We decided to open a new Amazon Seller Central account just for the business, which is why you see the sales at zero at the beginning of the month.
We set up an LLC S-Corp, set up a bank account, and got our EIN. We wanted to make sure our FBA business was ready for tax time! At this point we also started researching and ordering test products for a second product line in a new niche.
- Stay in stock.
- Reviews, Reviews, Reviews.
- Feed the beast (reinvest).
- Setup business structure.
- Research new products.
Month #3: Apr 2 – May 2
Gross Revenue: $17,782
By month 3 we had stocked up enough inventory of our first product, which included 2 color variations. We received about 100 units of 3 new products in an entirely different product line.
These three products accounted for a $2,500 bump in revenue during this month. Having multiple products within a product line allowed us to start getting some cross-selling between our own products. HOORAY!
- Stay in stock.
- Test multiple new products in a new product line.
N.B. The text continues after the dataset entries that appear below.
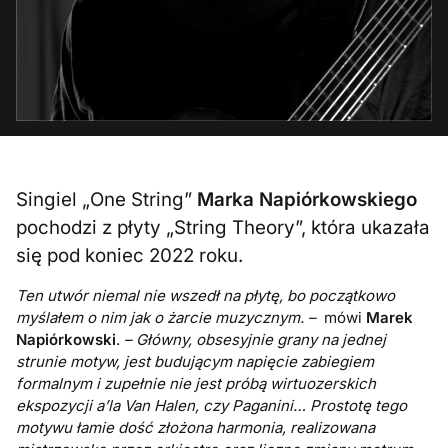
Singiel „One String”
Marka Napiórkowskiego
pochodzi z płyty „String Theory”, która ukazała
się pod koniec 2022 roku.
Ten utwór niemal nie wszedł na płytę, bo początkowo
myślałem o nim jak o żarcie muzycznym. –
mówi
Marek
Napiórkowski
.
– Główny, obsesyjnie grany na jednej
strunie motyw, jest budującym napięcie zabiegiem
formalnym i zupełnie nie jest próbą wirtuozerskich
ekspozycji a’la Van Halen, czy Paganini… Prostotę tego
motywu łamie dość złożona harmonia, realizowana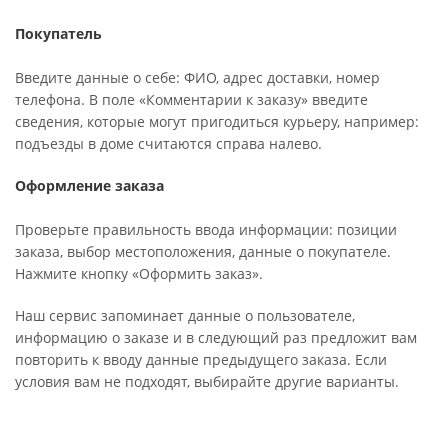
Покупатель
Введите данные о себе: ФИО, адрес доставки, номер
телефона. В поле «Комментарии к заказу» введите
сведения, которые могут пригодиться курьеру, например:
подъезды в доме считаются справа налево.
Оформление заказа
Проверьте правильность ввода информации: позиции
заказа, выбор местоположения, данные о покупателе.
Нажмите кнопку «Оформить заказ».
Наш сервис запоминает данные о пользователе,
информацию о заказе и в следующий раз предложит вам
повторить к вводу данные предыдущего заказа. Если
условия вам не подходят, выбирайте другие варианты.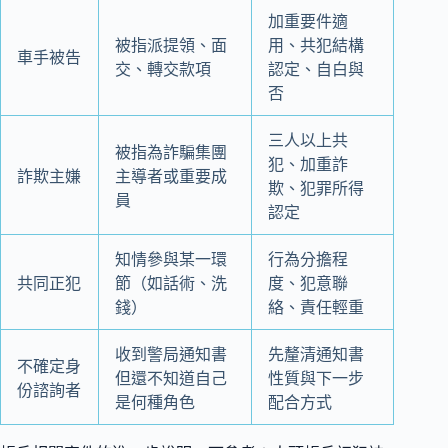
加重要件適
被指派提領、面
用、共犯結構
車手被告
交、轉交款項
認定、自白與
否
三人以上共
被指為詐騙集團
犯、加重詐
詐欺主嫌
主導者或重要成
欺、犯罪所得
員
認定
知情參與某一環
行為分擔程
共同正犯
節（如話術、洗
度、犯意聯
錢）
絡、責任輕重
收到警局通知書
先釐清通知書
不確定身
但還不知道自己
性質與下一步
份諮詢者
是何種角色
配合方式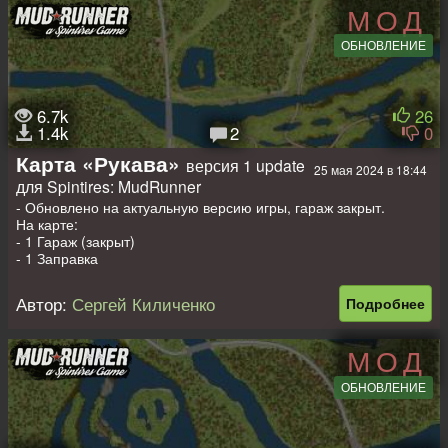
- 1 Лесоповал
МОД
- 2 Точки погрузки
- 5 Лесопилок
ОБНОВЛЕНИЕ
- 9 Точек разведки
- 4 Авто на старте (заменяемые)
- Размер карты 32х32 (1024 х 1024 м)
6.7k
26
Всем приятных покатушек!))
1.4k
2
0
Карта «Рукава»
версия 1 update
25 мая 2024 в 18:44
для Spintires: MudRunner
- Обновлено на актуальную версию игры, гараж закрыт.
На карте:
- 1 Гараж (закрыт)
- 1 Заправка
- 1 Лесоповал
- 2 Точки погрузки
Автор:
Сергей Киличенко
Подробнее
- 4 лесопилок
- 8 Точек разведки
- 4 Авто на старте (заменяемые)
МОД
Карта 1х1 км (лето и осень)
ОБНОВЛЕНИЕ
Всем приятных покатушек!))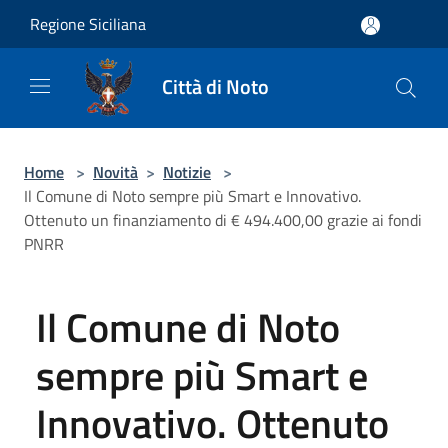
Salta al contenuto principale
Regione Siciliana
Città di Noto
Home
>
Novità
>
Notizie
>
Il Comune di Noto sempre più Smart e Innovativo.
Ottenuto un finanziamento di € 494.400,00 grazie ai fondi
PNRR
Il Comune di Noto
sempre più Smart e
Innovativo. Ottenuto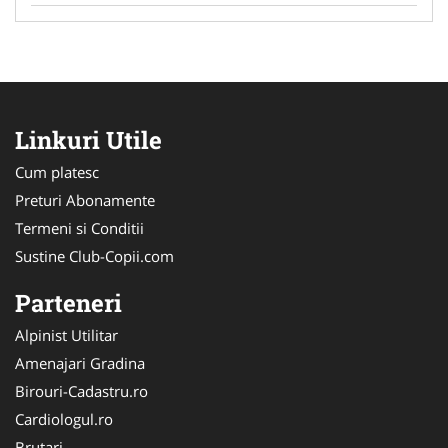
Linkuri Utile
Cum platesc
Preturi Abonamente
Termeni si Conditii
Sustine Club-Copii.com
Parteneri
Alpinist Utilitar
Amenajari Gradina
Birouri-Cadastru.ro
Cardiologul.ro
Brutari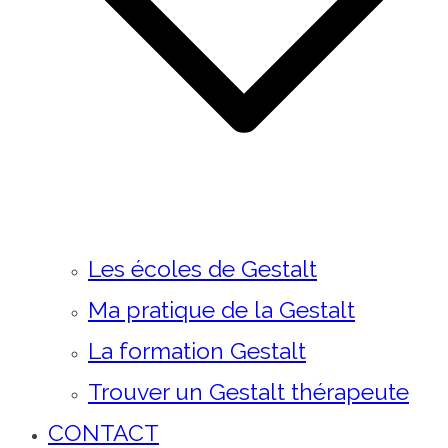
Les écoles de Gestalt
Ma pratique de la Gestalt
La formation Gestalt
Trouver un Gestalt thérapeute
CONTACT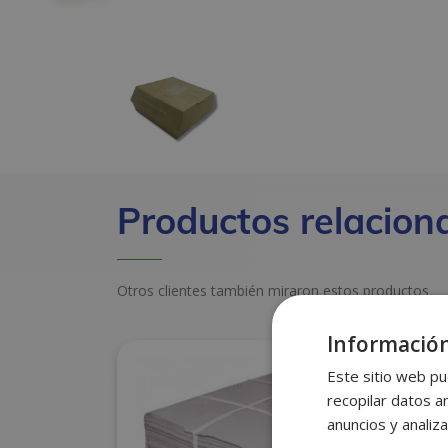
Productos relacion
Otros clientes también miraron estos productos
Información
Este sitio web pu
recopilar datos an
anuncios y analiza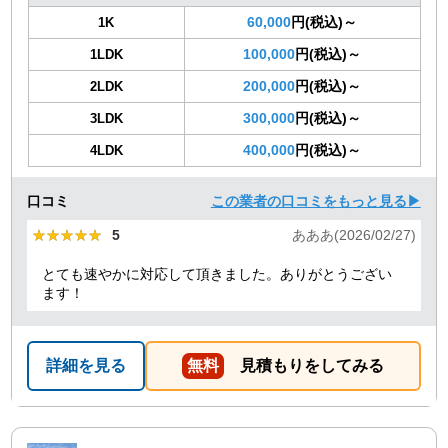
60,000
円(税込)～
1K
100,000
円(税込)～
1LDK
200,000
円(税込)～
2LDK
300,000
円(税込)～
3LDK
400,000
円(税込)～
4LDK
口コミ
この業者の口コミをもっと見る▶
★★★★★
★★★★★
5
あああ(2026/02/27)
とても速やかに対応して頂きました。ありがとうござい
ます！
詳細を見る
無料
見積もりをしてみる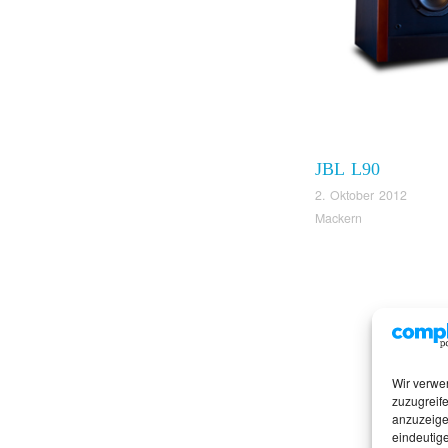
JBL L90
2. Oktober 2012
Mackern
Wir verwe
zuzugreife
anzuzeige
eindeutige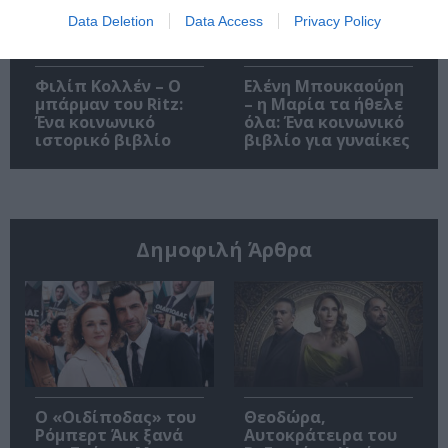
Data Deletion
Data Access
Privacy Policy
Φιλίπ Κολλέν – Ο
Ελένη Μπουκαούρη
μπάρμαν του Ritz:
– η Μαρία τα ήθελε
Ένα κοινωνικό
όλα: Ένα κοινωνικό
ιστορικό βιβλίο
βιβλίο για γυναίκες
Δημοφιλή Άρθρα
O «Οιδίποδας» του
Θεοδώρα,
Ρόμπερτ Άικ ξανά
Αυτοκράτειρα του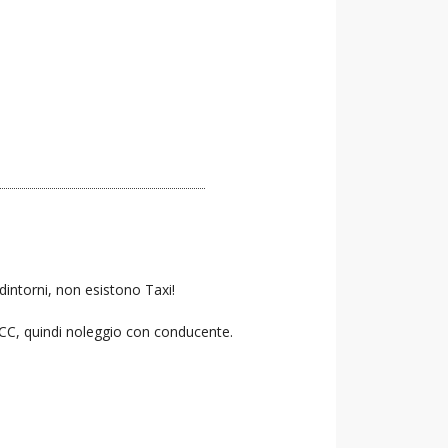
dintorni, non esistono Taxi!
 NCC, quindi noleggio con conducente.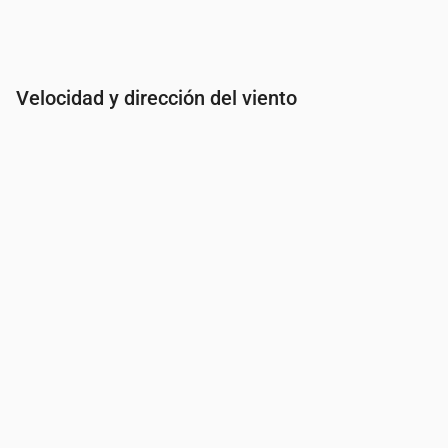
Velocidad y dirección del viento
Hora
00:00
01:00
02:00
03:00
Viento
(m/s)
3.81
3.31
3.11
2.69
Ráfaga de viento
(m/s)
6.58
5.92
5.64
4.97
Dirección del viento
(°)
O 262°
OSO 252°
OSO 242°
SO 232°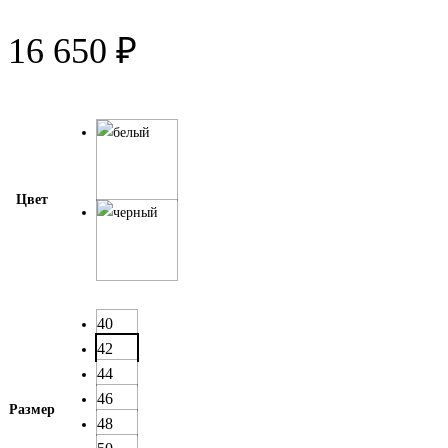
16 650
₽
Цвет
40
42
44
46
Размер
48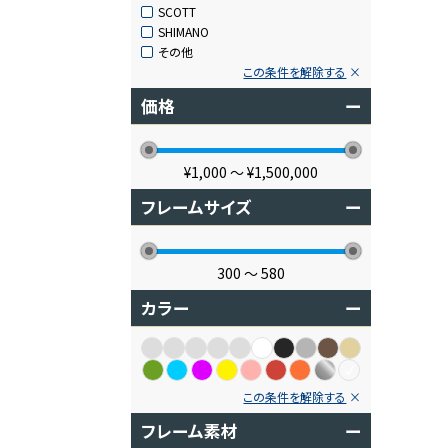
SCOTT
SHIMANO
その他
この条件を解除する
価格
ー
¥1,000
〜
¥1,500,000
フレームサイズ
ー
300
〜
580
カラー
ー
この条件を解除する
フレーム素材
ー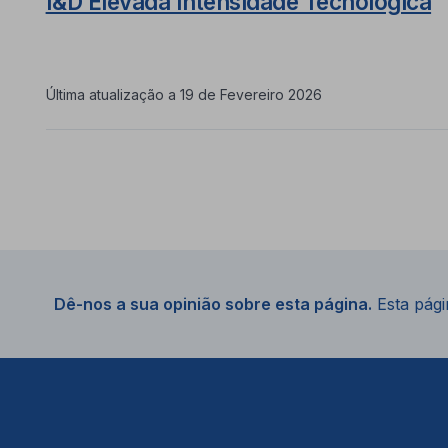
I&D Elevada Intensidade Tecnológica
Última atualização a 19 de Fevereiro 2026
Dê-nos a sua opinião sobre esta página.
Esta págin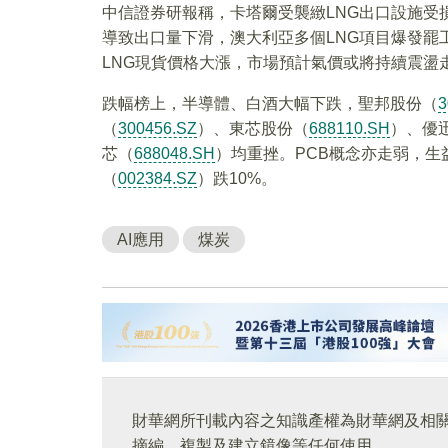
中信證券研報稱，卡塔爾受襲緻LNG出口設施受
導致出口量下滑，澳大利亞多個LNG項目爆發罷
LNG現貨價格大漲，市場預計氣價或將持續震盪
跌幅榜上，半導體、白酒大幅下跌，聖邦股份（
3
（
300456.SZ
）、東芯股份（
688110.SH
）、優
芯（
688048.SH
）均重挫。PCB概念亦走弱，生
（
002384.SZ
）跌10%。
AI應用
煤炭
財華網所刊載內容之知識產權為財華網及相
摘編、複製及建立鏡像等任何使用。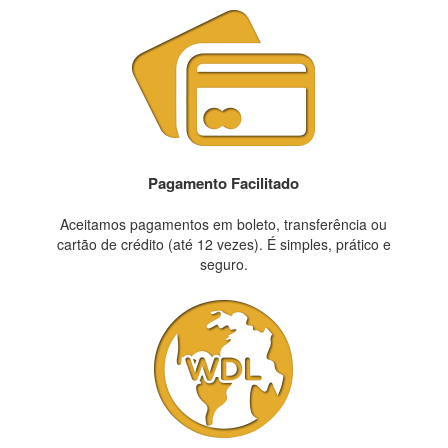
Pagamento Facilitado
Aceitamos pagamentos em boleto, transferência ou
cartão de crédito (até 12 vezes). É simples, prático e
seguro.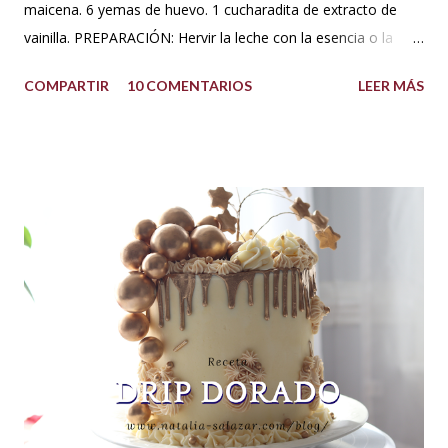
maicena. 6 yemas de huevo. 1 cucharadita de extracto de
vainilla. PREPARACIÓN: Hervir la leche con la esencia o la
vaina de vainilla. A parte en un Bowl blanquear las yemas
COMPARTIR
10 COMENTARIOS
LEER MÁS
con el azúcar. Reservar. Tamiza la harina con la maicena y
agregar sobre las yemas cremadas. Integrar completamente.
Luego agregar poco a poco la leche caliente hasta templar la
mezcla, sin dejar de batir. Una vez integrado todo llevar a
fuego bajo hasta que espese. No dejar de batir. Cuando haya
espesado sacar del fuego y dejar enfriar moviendo de
cuando en cuando. Se puede agregar una cucharada de
mantequilla para aportar más suavidad y sabor. Tips: Se
puede utilizar otra esencia o leche vegetal. Esta crema es
básica en la pastelería, sirve para rellenar tortas, tartas,
cakes, eclairs, cupcakes y más. Se la puede aromatizar con
otros extractos....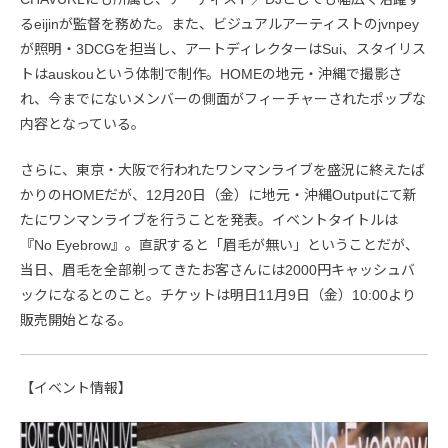
るeijinが監督を務めた。また、ビジュアルアーティストのjvnpey
が照明・3DCGを担当し、アートディレクターはSui、スタイリス
トはauskouという体制で制作。HOMEの地元・沖縄で撮影さ
れ、今までにないメンバーの側面がフィーチャーされたポップな
内容となっている。
さらに、東京・大阪で行われたワンマンライブを盛況に終えたば
かりのHOMEだが、12月20日（金）に地元・沖縄Outputにて新
たにワンマンライブを行うことを発表。イベントタイトルは
『No Eyebrow』。直訳すると「眉毛が無い」ということだが、
当日、眉毛を全部剃ってきたお客さんには2000円キャッシュバ
ックになるとのこと。チケットは明日11月9日（金）10:00より
販売開始となる。
【イベント情報】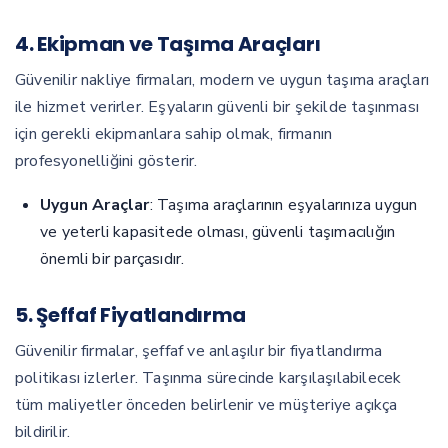
4. Ekipman ve Taşıma Araçları
Güvenilir nakliye firmaları, modern ve uygun taşıma araçları
ile hizmet verirler. Eşyaların güvenli bir şekilde taşınması
için gerekli ekipmanlara sahip olmak, firmanın
profesyonelliğini gösterir.
Uygun Araçlar
: Taşıma araçlarının eşyalarınıza uygun
ve yeterli kapasitede olması, güvenli taşımacılığın
önemli bir parçasıdır.
5. Şeffaf Fiyatlandırma
Güvenilir firmalar, şeffaf ve anlaşılır bir fiyatlandırma
politikası izlerler. Taşınma sürecinde karşılaşılabilecek
tüm maliyetler önceden belirlenir ve müşteriye açıkça
bildirilir.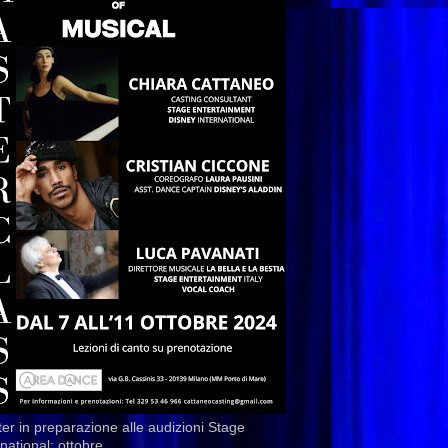
er in preparazione alle audizioni Stage
rnational: ottobre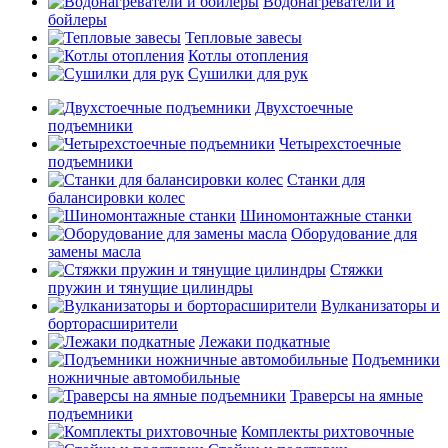
Водонагреватели и
бойлеры
Тепловые завесы
Котлы отопления
Сушилки для рук
Двухстоечные
подъемники
Четырехстоечные
подъемники
Станки для
балансировки колес
Шиномонтажные станки
Оборудование для
замены масла
Стяжки
пружин и тянущие цилиндры
Вулканизаторы и
борторасширители
Лежаки подкатные
Подъемники
ножничные автомобильные
Траверсы на ямные
подъемники
Комплекты рихтовочные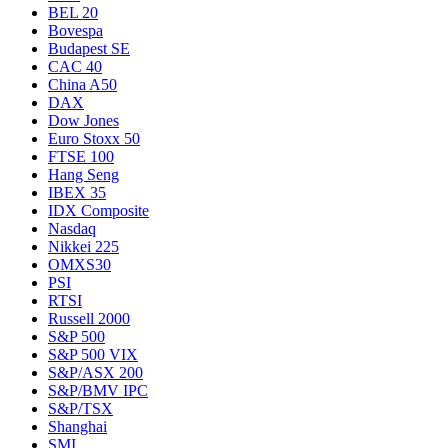
BEL 20
Bovespa
Budapest SE
CAC 40
China A50
DAX
Dow Jones
Euro Stoxx 50
FTSE 100
Hang Seng
IBEX 35
IDX Composite
Nasdaq
Nikkei 225
OMXS30
PSI
RTSI
Russell 2000
S&P 500
S&P 500 VIX
S&P/ASX 200
S&P/BMV IPC
S&P/TSX
Shanghai
SMI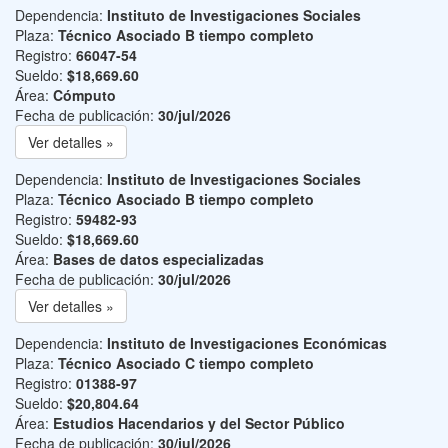
Dependencia:
Instituto de Investigaciones Sociales
Plaza:
Técnico Asociado B tiempo completo
Registro:
66047-54
Sueldo:
$18,669.60
Área:
Cómputo
Fecha de publicación:
30/jul/2026
Ver detalles »
Dependencia:
Instituto de Investigaciones Sociales
Plaza:
Técnico Asociado B tiempo completo
Registro:
59482-93
Sueldo:
$18,669.60
Área:
Bases de datos especializadas
Fecha de publicación:
30/jul/2026
Ver detalles »
Dependencia:
Instituto de Investigaciones Económicas
Plaza:
Técnico Asociado C tiempo completo
Registro:
01388-97
Sueldo:
$20,804.64
Área:
Estudios Hacendarios y del Sector Público
Fecha de publicación:
30/jul/2026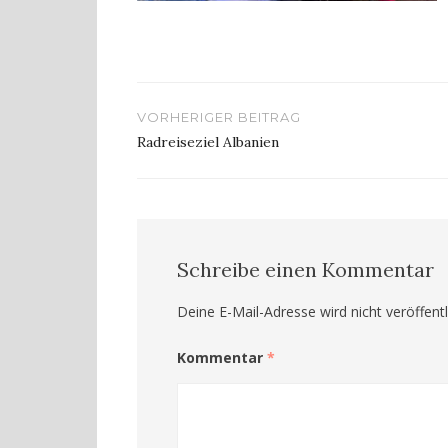
Beitragsnavigation
VORHERIGER BEITRAG
Radreiseziel Albanien
Schreibe einen Kommentar
Deine E-Mail-Adresse wird nicht veröffentl
Kommentar
*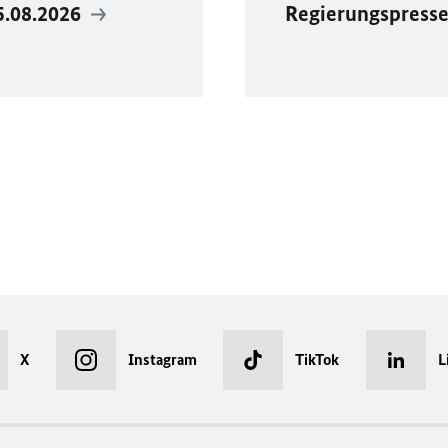
5.08.2026
Regierungspress
X
Instagram
TikTok
L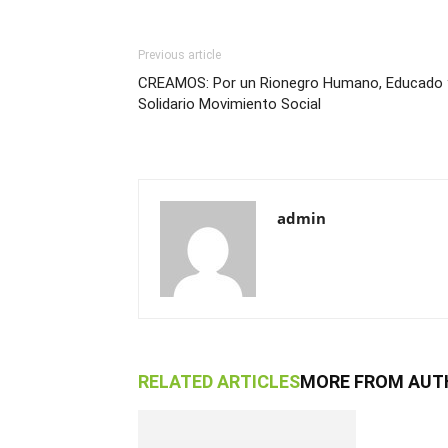
Previous article
CREAMOS: Por un Rionegro Humano, Educado 
Solidario Movimiento Social
admin
RELATED ARTICLES
MORE FROM AUT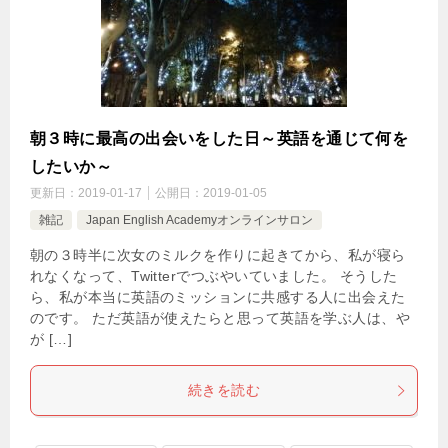
朝３時に最高の出会いをした日～英語を通じて何を
したいか～
更新日：
2019-01-17
公開日：
2019-01-05
雑記
Japan English Academyオンラインサロン
朝の３時半に次女のミルクを作りに起きてから、私が寝ら
れなくなって、Twitterでつぶやいていました。 そうした
ら、私が本当に英語のミッションに共感する人に出会えた
のです。 ただ英語が使えたらと思って英語を学ぶ人は、や
が […]
続きを読む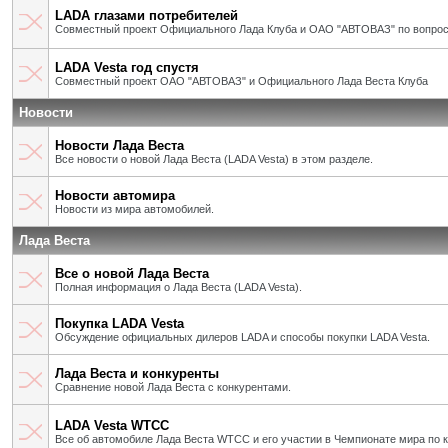
LADA глазами потребителей
Совместный проект Официального Лада Клуба и ОАО "АВТОВАЗ" по вопрос
LADA Vesta год спустя
Совместный проект ОАО "АВТОВАЗ" и Официального Лада Веста Клуба
Новости
Новости Лада Веста
Все новости о новой Лада Веста (LADA Vesta) в этом разделе.
Новости автомира
Новости из мира автомобилей.
Лада Веста
Все о новой Лада Веста
Полная информация о Лада Веста (LADA Vesta).
Покупка LADA Vesta
Обсуждение официальных дилеров LADA и способы покупки LADA Vesta.
Лада Веста и конкуренты
Сравнение новой Лада Веста с конкурентами.
LADA Vesta WTCC
Все об автомобиле Лада Веста WTCC и его участии в Чемпионате мира по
- Reviews, Reviews, Reviews.
Month #4: May 2 – June 2
Gross Revenue: $21,704
We continued to expand Product Line #2 as sales of Product Line #1 continued to grow. At this point we placed large orders for all 5 new products in Product Line #2.
- Added 2 more products in Product Line #2 giving us a total of 5 products in the line.
- Reviews, Reviews, Reviews.
Month #5: June 2 – July 2
Gross Revenue: $31,225
Same old story here.
We continued to add to our product lines and test new products. As sales continued to grow, it became more and more time consuming to answer customer emails.
I started to get stuck working in my business rather than on my business–an age old problem.
That’s when I began the search for our very first employee, a customer service agent.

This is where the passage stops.